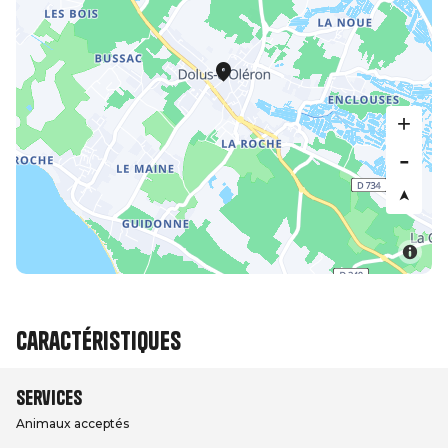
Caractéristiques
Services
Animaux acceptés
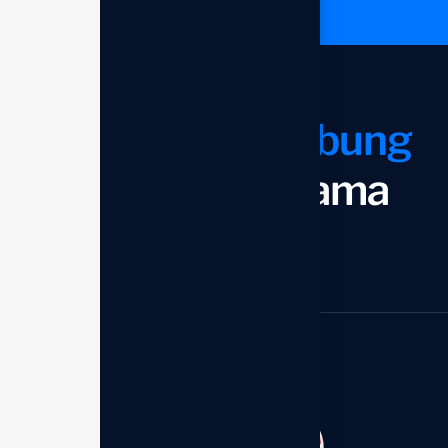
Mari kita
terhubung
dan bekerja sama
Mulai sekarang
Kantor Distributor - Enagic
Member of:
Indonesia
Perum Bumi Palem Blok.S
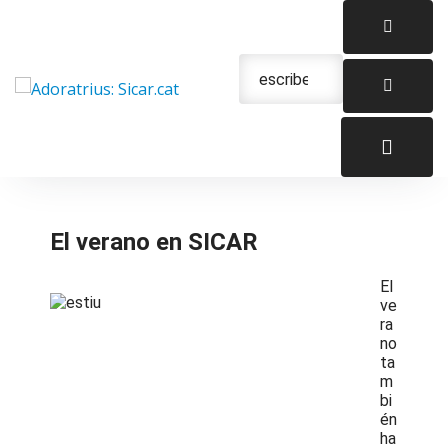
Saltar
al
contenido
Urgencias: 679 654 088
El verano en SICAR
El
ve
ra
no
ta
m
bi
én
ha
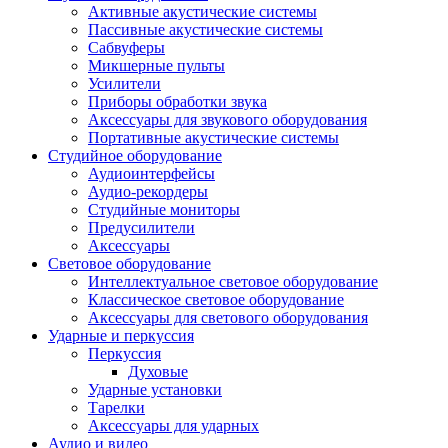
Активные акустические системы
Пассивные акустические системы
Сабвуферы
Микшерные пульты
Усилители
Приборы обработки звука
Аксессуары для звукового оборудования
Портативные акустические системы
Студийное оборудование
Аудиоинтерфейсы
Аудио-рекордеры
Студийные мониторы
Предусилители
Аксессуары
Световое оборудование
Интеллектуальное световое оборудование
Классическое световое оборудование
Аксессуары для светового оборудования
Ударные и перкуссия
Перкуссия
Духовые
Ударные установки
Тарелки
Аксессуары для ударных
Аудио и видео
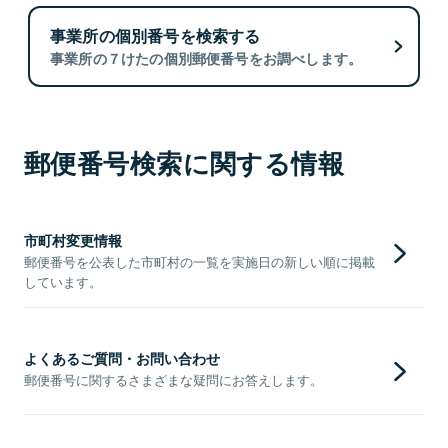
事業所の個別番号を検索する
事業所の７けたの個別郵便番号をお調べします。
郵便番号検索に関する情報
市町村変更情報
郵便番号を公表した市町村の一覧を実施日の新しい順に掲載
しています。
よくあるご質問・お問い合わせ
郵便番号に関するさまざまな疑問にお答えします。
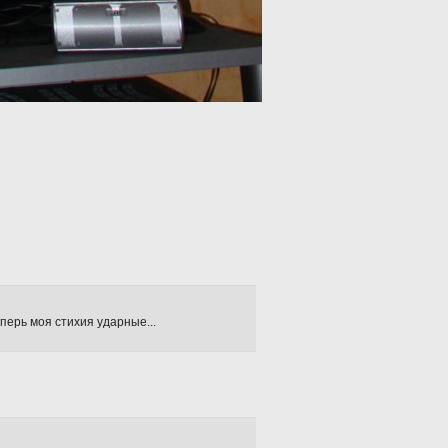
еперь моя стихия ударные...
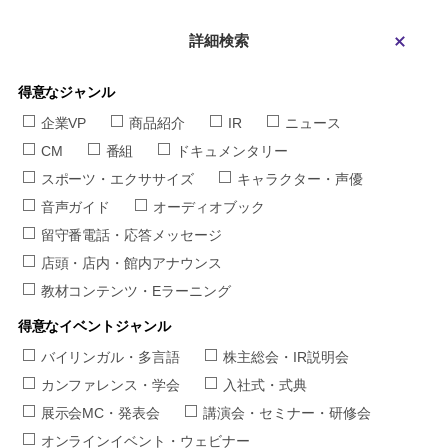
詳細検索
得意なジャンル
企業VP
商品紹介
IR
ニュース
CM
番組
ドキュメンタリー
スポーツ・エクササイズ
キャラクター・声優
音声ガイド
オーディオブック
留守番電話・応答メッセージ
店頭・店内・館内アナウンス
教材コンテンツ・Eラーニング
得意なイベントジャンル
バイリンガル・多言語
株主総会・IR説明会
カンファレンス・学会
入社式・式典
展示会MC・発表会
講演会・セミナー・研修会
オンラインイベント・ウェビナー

· · ·

A single figure is the whole answer: the number of lines in the listing that contain the word "системы".

3